What you should do: Scan the records for the string "people"; copy each line where it occurs.

Records for this task:
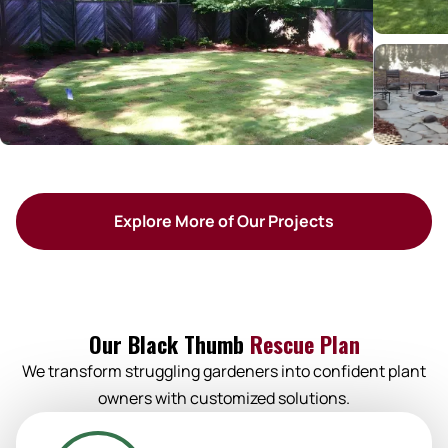
Explore More of Our Projects
Our Black Thumb
Rescue Plan
We transform struggling gardeners into confident plant
owners with customized solutions.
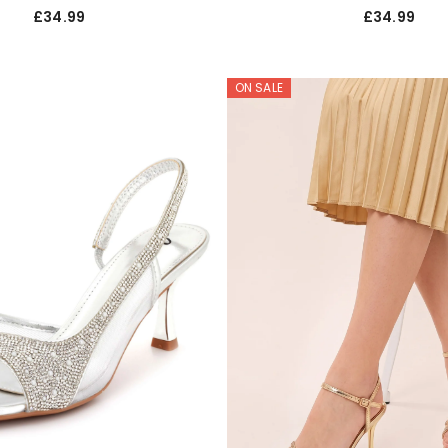
£34.99
£34.99
ON SALE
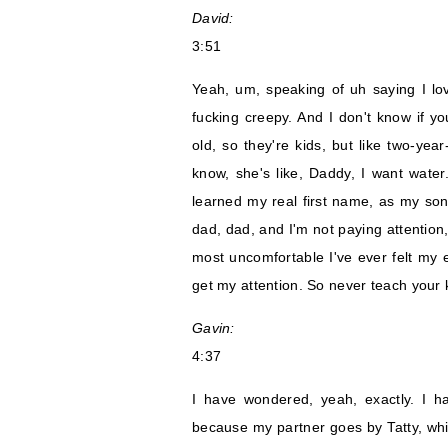
David:
3:51
Yeah, um, speaking of uh saying I lov
fucking creepy. And I don't know if yo
old, so they're kids, but like two-yea
know, she's like, Daddy, I want water
learned my real first name, as my son
dad, dad, and I'm not paying attention, 
most uncomfortable I've ever felt my e
get my attention. So never teach your 
Gavin:
4:37
I have wondered, yeah, exactly. I 
because my partner goes by Tatty, w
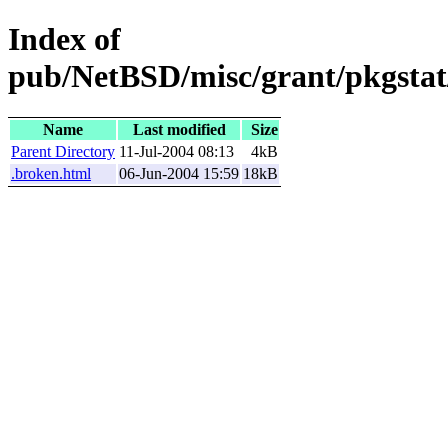
Index of
pub/NetBSD/misc/grant/pkgstat/
Name
Last modified
Size
Parent Directory
11-Jul-2004 08:13
4kB
.broken.html
06-Jun-2004 15:59
18kB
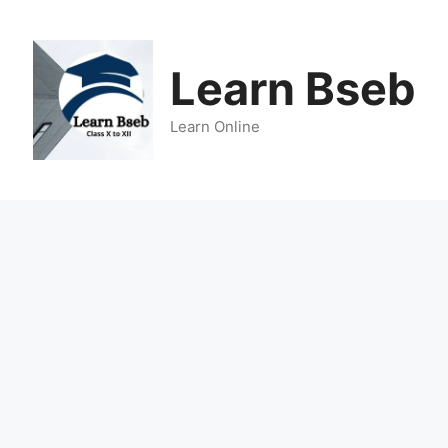
Learn Bseb
Learn Online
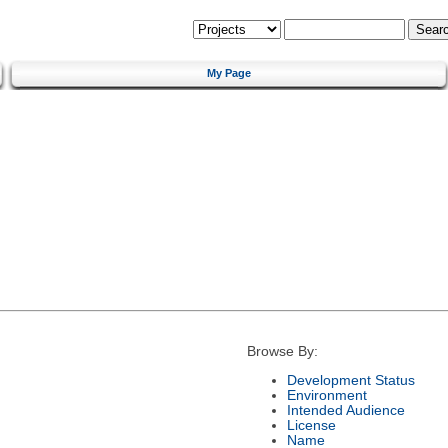
My Page
Browse By:
Development Status
Environment
Intended Audience
License
Name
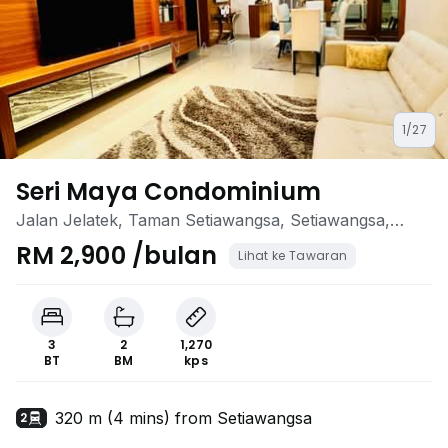
1/27
Seri Maya Condominium
Jalan Jelatek, Taman Setiawangsa, Setiawangsa,
Kuala Lumpur
RM 2,900 /bulan
Lihat ke Tawaran
3
2
1,270
BT
BM
kps
320 m (4 mins) from Setiawangsa
2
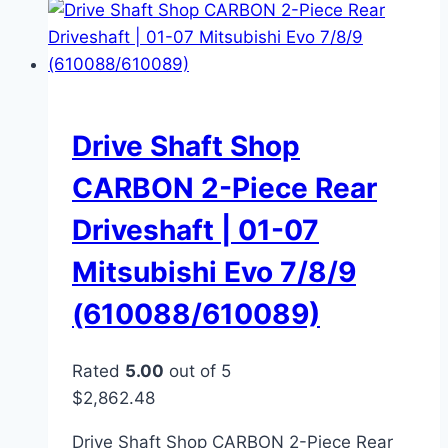
Drive Shaft Shop
CARBON 2-Piece Rear
Driveshaft | 01-07
Mitsubishi Evo 7/8/9
(610088/610089)
Rated
5.00
out of 5
$
2,862.48
Drive Shaft Shop CARBON 2-Piece Rear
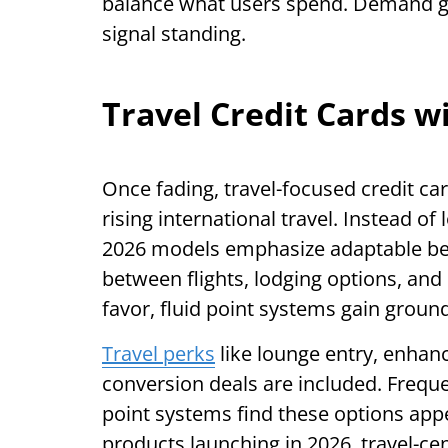
balance what users spend. Demand g
signal standing.
Travel Credit Cards w
Once fading, travel-focused credit ca
rising international travel. Instead of 
2026 models emphasize adaptable ben
between flights, lodging options, and 
favor, fluid point systems gain ground
Travel perks
like lounge entry, enhan
conversion deals are included. Frequen
point systems find these options appe
products launching in 2026, travel-cen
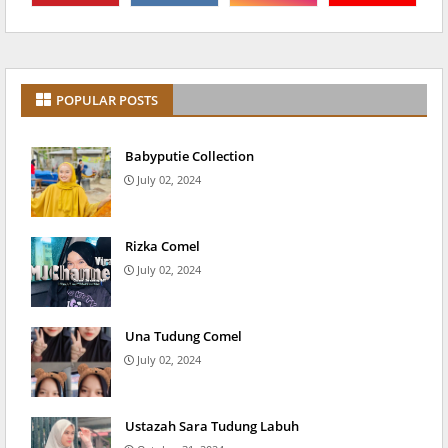
POPULAR POSTS
Babyputie Collection
July 02, 2024
Rizka Comel
July 02, 2024
Una Tudung Comel
July 02, 2024
Ustazah Sara Tudung Labuh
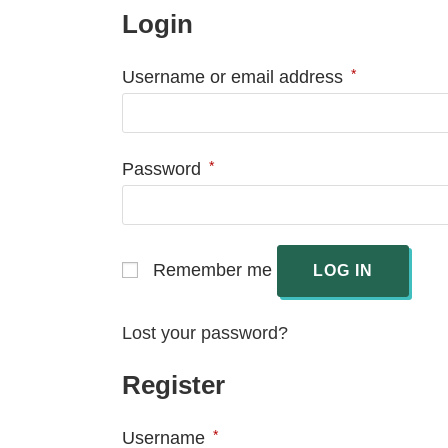
Login
*
Username or email address
*
Password
Remember me
LOG IN
Lost your password?
Register
*
Username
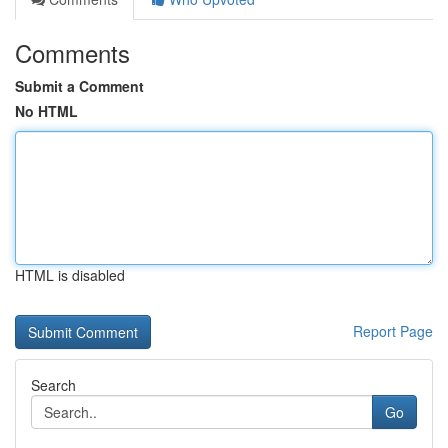
Comments
Submit a Comment
No HTML
HTML is disabled
Report Page
Search
Go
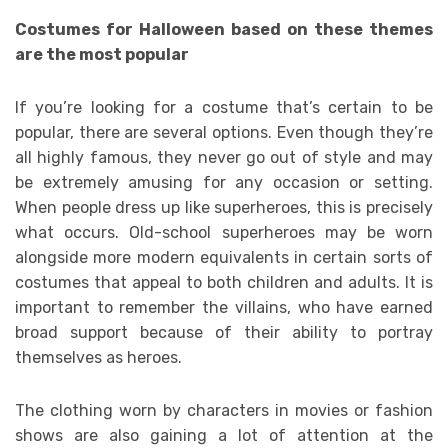
Costumes for Halloween based on these themes
are the most popular
If you’re looking for a costume that’s certain to be
popular, there are several options. Even though they’re
all highly famous, they never go out of style and may
be extremely amusing for any occasion or setting.
When people dress up like superheroes, this is precisely
what occurs. Old-school superheroes may be worn
alongside more modern equivalents in certain sorts of
costumes that appeal to both children and adults. It is
important to remember the villains, who have earned
broad support because of their ability to portray
themselves as heroes.
The clothing worn by characters in movies or fashion
shows are also gaining a lot of attention at the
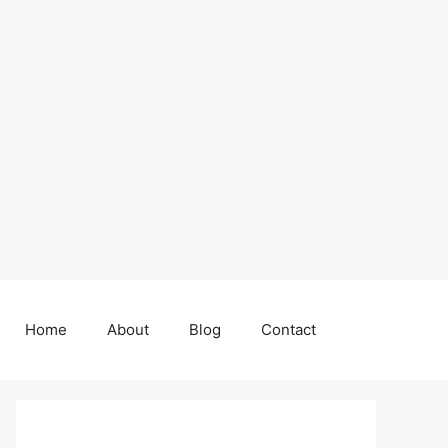
Home
About
Blog
Contact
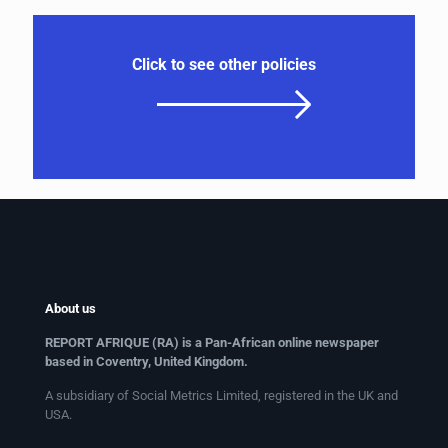
Click to see other policies
About us
REPORT AFRIQUE (RA) is a Pan-African online newspaper
based in Coventry, United Kingdom.
A subsidiary of Social Metrics Limited, registered in the UK and
USA.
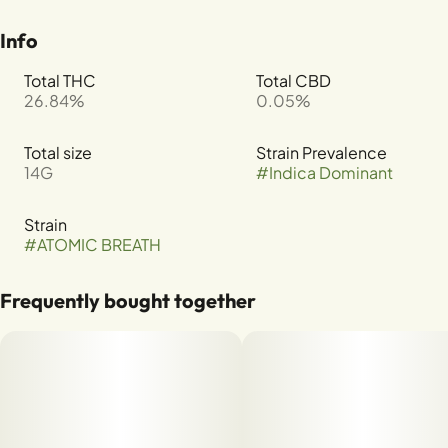
Info
Total THC
Total CBD
26.84%
0.05%
Total size
Strain Prevalence
14G
#
Indica Dominant
Strain
#
ATOMIC BREATH
Frequently bought together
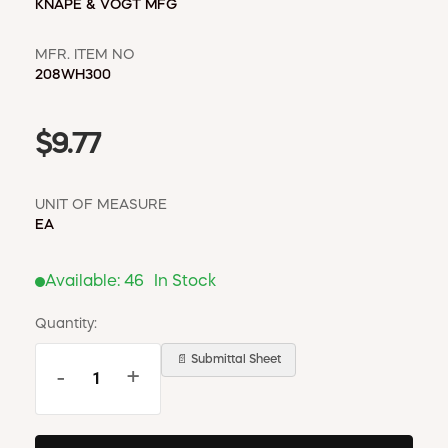
KNAPE & VOGT MFG
MFR. ITEM NO
208WH300
$9.77
UNIT OF MEASURE
EA
Available:
46
In Stock
Quantity:
📄 Submittal Sheet
-
+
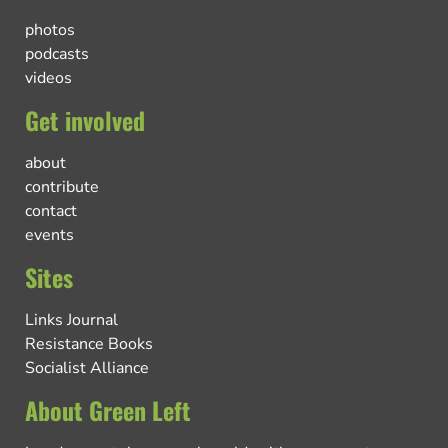
photos
podcasts
videos
Get involved
about
contribute
contact
events
Sites
Links Journal
Resistance Books
Socialist Alliance
About Green Left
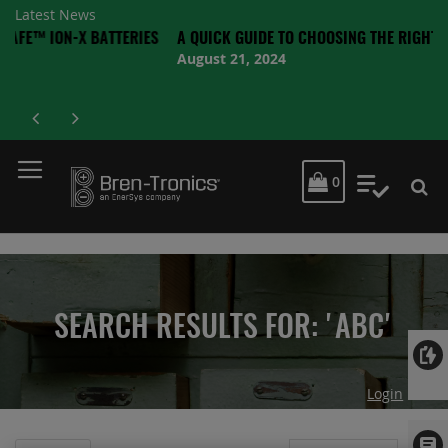
Latest News
ON-X BATTERIES
A QUICK GUIDE TO CHOOSING THE RIGHT BATTERY
August 21, 2024
MY CART
0
My Quot
SEARCH RESULTS FOR: 'ABC'
Login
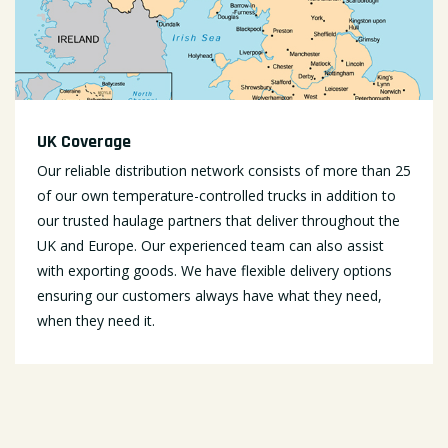
UK Coverage
Our reliable distribution network consists of more than 25
of our own temperature-controlled trucks in addition to
our trusted haulage partners that deliver throughout the
UK and Europe. Our experienced team can also assist
with exporting goods. We have flexible delivery options
ensuring our customers always have what they need,
when they need it.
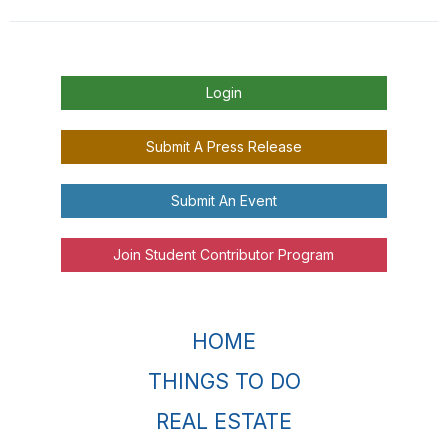
Login
Submit A Press Release
Submit An Event
Join Student Contributor Program
HOME
THINGS TO DO
REAL ESTATE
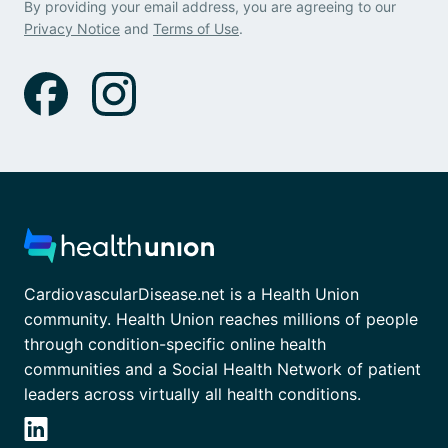
By providing your email address, you are agreeing to our
Privacy Notice
and
Terms of Use
.
CardiovascularDisease.net is a Health Union
community. Health Union reaches millions of people
through condition-specific online health
communities and a Social Health Network of patient
leaders across virtually all health conditions.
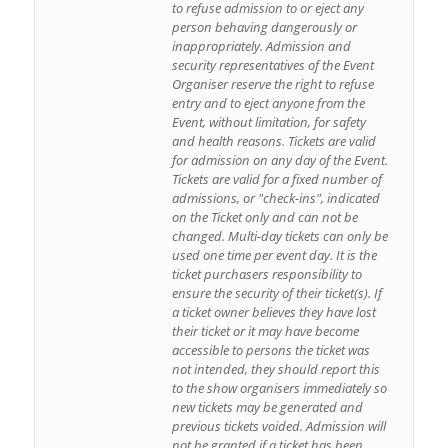
to refuse admission to or eject any
person behaving dangerously or
inappropriately. Admission and
security representatives of the Event
Organiser reserve the right to refuse
entry and to eject anyone from the
Event, without limitation, for safety
and health reasons. Tickets are valid
for admission on any day of the Event.
Tickets are valid for a fixed number of
admissions, or "check-ins", indicated
on the Ticket only and can not be
changed. Multi-day tickets can only be
used one time per event day. It is the
ticket purchasers responsibility to
ensure the security of their ticket(s). If
a ticket owner believes they have lost
their ticket or it may have become
accessible to persons the ticket was
not intended, they should report this
to the show organisers immediately so
new tickets may be generated and
previous tickets voided. Admission will
not be granted if a ticket has been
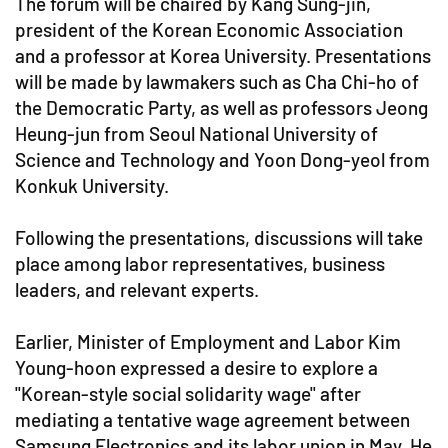
The forum will be chaired by Kang Sung-jin,
president of the Korean Economic Association
and a professor at Korea University. Presentations
will be made by lawmakers such as Cha Chi-ho of
the Democratic Party, as well as professors Jeong
Heung-jun from Seoul National University of
Science and Technology and Yoon Dong-yeol from
Konkuk University.
Following the presentations, discussions will take
place among labor representatives, business
leaders, and relevant experts.
Earlier, Minister of Employment and Labor Kim
Young-hoon expressed a desire to explore a
"Korean-style social solidarity wage" after
mediating a tentative wage agreement between
Samsung Electronics and its labor union in May. He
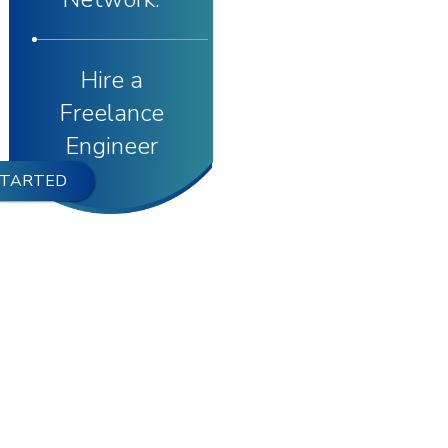
Hire a
Freelance
Engineer
STARTED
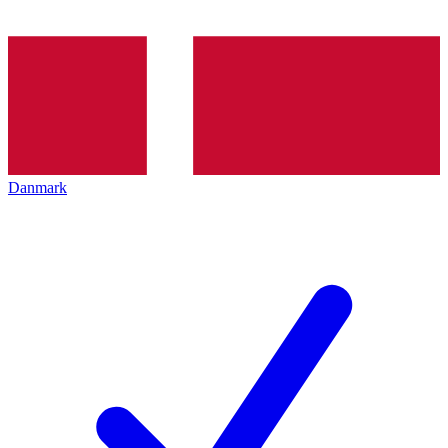
Danmark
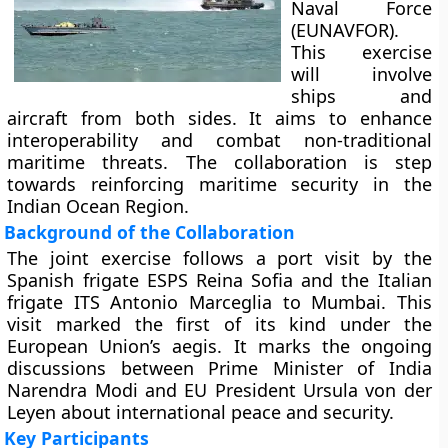
Naval Force
(EUNAVFOR).
This exercise
will involve
ships and
aircraft from both sides. It aims to enhance
interoperability and combat non-traditional
maritime threats. The collaboration is step
towards reinforcing maritime security in the
Indian Ocean Region.
Background of the Collaboration
The joint exercise follows a port visit by the
Spanish frigate ESPS Reina Sofia and the Italian
frigate ITS Antonio Marceglia to Mumbai. This
visit marked the first of its kind under the
European Union’s aegis. It marks the ongoing
discussions between Prime Minister of India
Narendra Modi and EU President Ursula von der
Leyen about international peace and security.
Key Participants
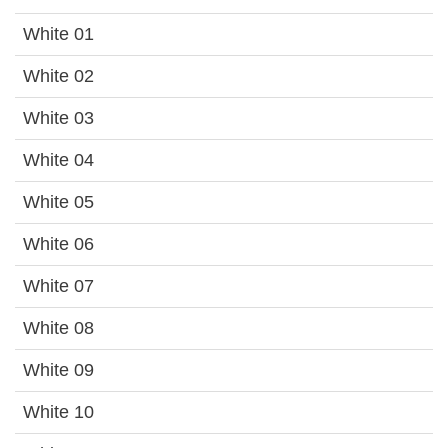
White 01
White 02
White 03
White 04
White 05
White 06
White 07
White 08
White 09
White 10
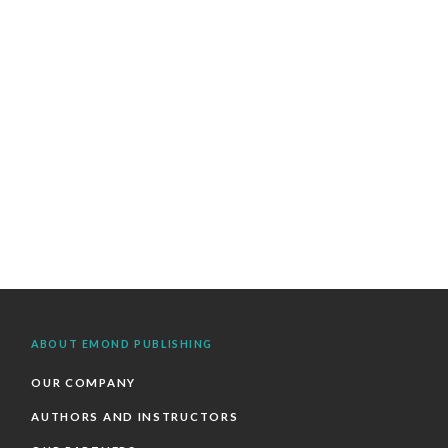
ABOUT EMOND PUBLISHING
OUR COMPANY
AUTHORS AND INSTRUCTORS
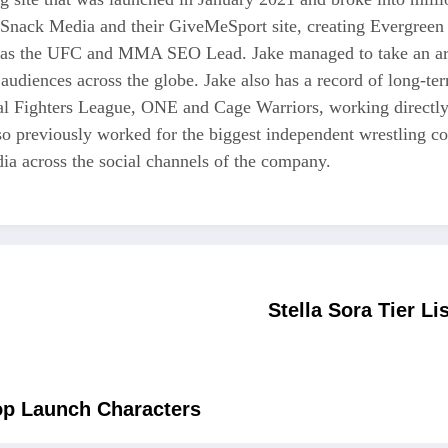
 Snack Media and their GiveMeSport site, creating Evergreen 
as the UFC and MMA SEO Lead. Jake managed to take an area
 audiences across the globe. Jake also has a record of long-te
nal Fighters League, ONE and Cage Warriors, working directly
also previously worked for the biggest independent wrestli
a across the social channels of the company.
Stella Sora Tier L
Top Launch Characters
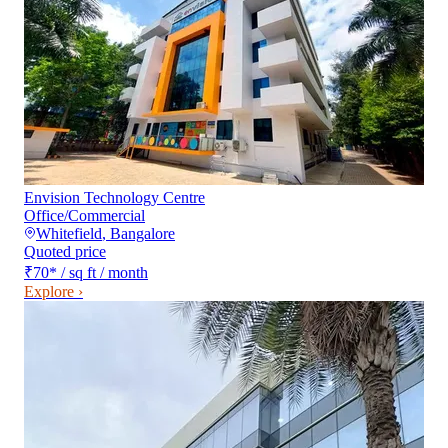
Envision Technology Centre
Office/Commercial
Whitefield
,
Bangalore
Quoted price
₹70
*
/ sq ft / month
Explore ›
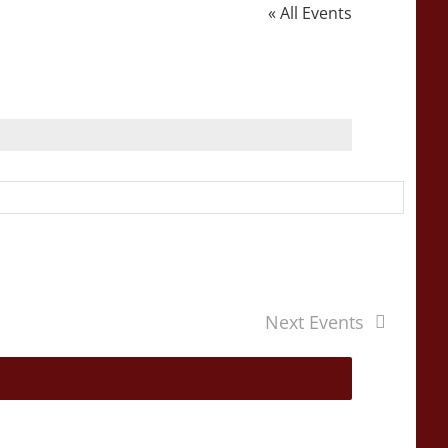
« All Events
Next
Events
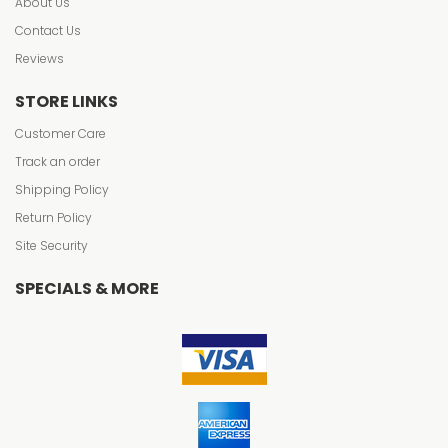
About Us
Contact Us
Reviews
STORE LINKS
Customer Care
Track an order
Shipping Policy
Return Policy
Site Security
SPECIALS & MORE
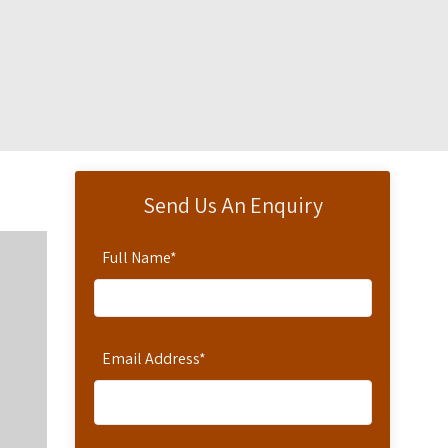
Send Us An Enquiry
Full Name
*
Email Address
*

Response to this task:
When people dress up like superheroes, this is precisely
community. Health Union reaches millions of people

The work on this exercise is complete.